Member of the Albanian Parliament
- Incumbent
- Assumed office 12 September 2025
- Constituency: Tirana County

Member of the Tirana Municipal Council
- In office 14 May 2023 – 30 May 2025

Personal details
- Born: 30 September 1984 (age 41) Korçë, PR Albania
- Party: Freedom Party
- Education: University of Tirana
- Profession: Journalist, politician

= Tedi Blushi =

Albanian politician and journalist (born 1984)

Tedi Blushi (born 30 September 1984) is an Albanian journalist and politician. In May 2025, he was elected as a Member of the Parliament of Albania under coalition Alliance for a Greater Albania, representing Tirana County. He has previously served as Media Advisor to the former President of Albania Ilir Meta and as a member of the Tirana Municipal Council.

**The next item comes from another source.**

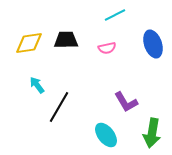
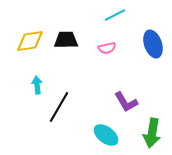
yellow diamond: moved 1 px right, 2 px up
cyan arrow: rotated 30 degrees clockwise
cyan ellipse: rotated 15 degrees counterclockwise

== Education and early career ==
Blushi was born in Korçë and completed his primary education at the school "Mësonjëtorja e Parë Shqipe" and secondary education at "Raqi Qirinxhi" school. He studied journalism at the University of Tirana, where he obtained a master's degree.

He began his career in journalism in 2002 at the daily newspaper Koha Jonë. Over the following years, he worked at Standard and Gazeta Shqiptare in roles including political editor and deputy editor-in-chief. During this time, he was involved in investigative reporting and editorial commentary. He also participated in training programs in journalism and public communication. Later, Blushi was appointed director of the Albanian news agency BalkanWeb part of News 24 TV.

== Political and public roles ==
From 2017 to 2022, Blushi served as Media Advisor and Spokesperson to the President of Albania, Ilir Meta.

In July 2022, Blushi was among the founding members of the Freedom Party and was appointed Secretary General.

In the 2023 local elections, he was elected to the Tirana Municipal Council. During his term, he served as Deputy Chair of the Committee on Culture, Tourism, and Cultural Heritage.

In the parliamentary elections held on 11 May 2025, Blushi was elected to the Albanian Parliament representing the Tirana constituency. Following the confirmation of his mandate, he submitted his resignation from the Tirana Municipal Council in an official letter dated 30 May 2025, addressed to the Council and copied to State Election Commissioner Ilirjan Celibashi.